Le premier diplomate arabe explique que les dirigeants arabes se trouvent dans une position délicate étant donné que les États-Unis exigent d’eux qu’ils « règlent la question de Gaza » en se débarrassant du Hamas, alors même qu’Israël n’a pas réussi à le faire après plus de 15 mois de guerre.
Priver le groupe terroriste de ses pouvoirs politiques est perçu comme quelque chose de réaliste à condition que les fonctionnaires non militants puissent s’intégrer au nouveau système, précise le premier diplomate arabe. Persuader le Hamas de renoncer aux armes est une autre histoire, pour le moins « irréaliste » en l’absence d’un processus de paix qu’Israël continue de refuser, ajoute le diplomate.
« Les dirigeants arabes sont sous forte pression de Washington, et pour la première fois, je perçois [chez eux] une volonté de laisser tomber Abou Mazen s’ils estiment que cela va les débarrasser de l’administration Trump », ajoute le deuxième diplomate européen.

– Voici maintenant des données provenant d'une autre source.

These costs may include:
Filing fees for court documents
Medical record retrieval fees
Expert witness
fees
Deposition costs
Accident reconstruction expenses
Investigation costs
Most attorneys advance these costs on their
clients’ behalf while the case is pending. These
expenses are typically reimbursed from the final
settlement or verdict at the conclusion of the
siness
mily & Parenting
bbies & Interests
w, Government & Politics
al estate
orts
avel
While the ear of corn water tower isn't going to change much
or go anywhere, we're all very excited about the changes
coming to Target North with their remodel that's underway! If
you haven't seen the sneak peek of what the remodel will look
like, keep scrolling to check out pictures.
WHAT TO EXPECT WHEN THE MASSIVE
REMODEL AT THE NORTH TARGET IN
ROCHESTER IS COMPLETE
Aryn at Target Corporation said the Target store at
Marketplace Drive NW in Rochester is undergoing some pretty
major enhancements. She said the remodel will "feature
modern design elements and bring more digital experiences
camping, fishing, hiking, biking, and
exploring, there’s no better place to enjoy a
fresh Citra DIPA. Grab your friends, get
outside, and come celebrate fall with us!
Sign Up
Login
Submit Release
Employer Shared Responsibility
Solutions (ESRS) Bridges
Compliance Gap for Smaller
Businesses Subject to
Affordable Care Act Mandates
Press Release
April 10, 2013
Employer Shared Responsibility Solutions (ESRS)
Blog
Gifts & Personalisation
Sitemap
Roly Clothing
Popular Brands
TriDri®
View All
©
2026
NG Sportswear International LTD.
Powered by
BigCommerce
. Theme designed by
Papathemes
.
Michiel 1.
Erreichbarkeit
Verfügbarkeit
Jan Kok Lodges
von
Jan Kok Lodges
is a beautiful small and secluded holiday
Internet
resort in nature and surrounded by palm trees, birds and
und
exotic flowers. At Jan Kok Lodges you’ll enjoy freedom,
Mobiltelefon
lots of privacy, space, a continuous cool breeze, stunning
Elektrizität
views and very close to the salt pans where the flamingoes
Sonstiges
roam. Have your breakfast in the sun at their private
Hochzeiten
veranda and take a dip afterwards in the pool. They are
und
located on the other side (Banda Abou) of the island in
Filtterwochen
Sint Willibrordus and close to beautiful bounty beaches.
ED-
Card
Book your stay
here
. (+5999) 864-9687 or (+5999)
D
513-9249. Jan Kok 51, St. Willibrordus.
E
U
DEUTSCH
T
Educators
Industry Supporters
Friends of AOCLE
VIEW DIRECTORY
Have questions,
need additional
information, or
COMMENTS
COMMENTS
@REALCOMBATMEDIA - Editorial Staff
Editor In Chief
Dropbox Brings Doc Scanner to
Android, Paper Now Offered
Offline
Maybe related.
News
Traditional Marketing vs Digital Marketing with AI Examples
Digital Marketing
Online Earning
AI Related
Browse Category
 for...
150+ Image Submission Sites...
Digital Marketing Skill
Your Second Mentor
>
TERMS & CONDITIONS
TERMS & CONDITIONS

« L’Égypte et la Jordanie voient dans le projet de Trump une véritable menace existentielle, il est donc possible qu’ils proposent quelque chose de grand, comme une AP totalement remaniée. »
Le diplomate ajoute qu’une telle décision emporte des risques considérables, car le successeur d’Abbas pourrait ne pas être aussi favorable à la non-violence que l’actuel chef de l’AP, âgé de près de 90 ans.
Le diplomate souligne qu’Abbas est conscient du mécontentement régional, ce qui lui a fait prendre, contre toute attente, la décision de forcer son allié de longue date, Hussein al-Sheikh, à démissionner de son poste de ministre des Affaires civiles de l’Autorité palestinienne.
Avec cette décision, Abbas tente de faire passer le message qu’il a pris conscience qu’il lui est désormais impossible de compter sur son petit groupe de loyalistes, ajoute le diplomate. Pour autant, Sheikh continue d’occuper le puissant poste de secrétaire général du comité exécutif de l’Organisation de libération de la Palestine et on ignore encore si sa démission équivaut à un changement stratégique de la part du chef de l’AP, qui contrôle également l’OLP.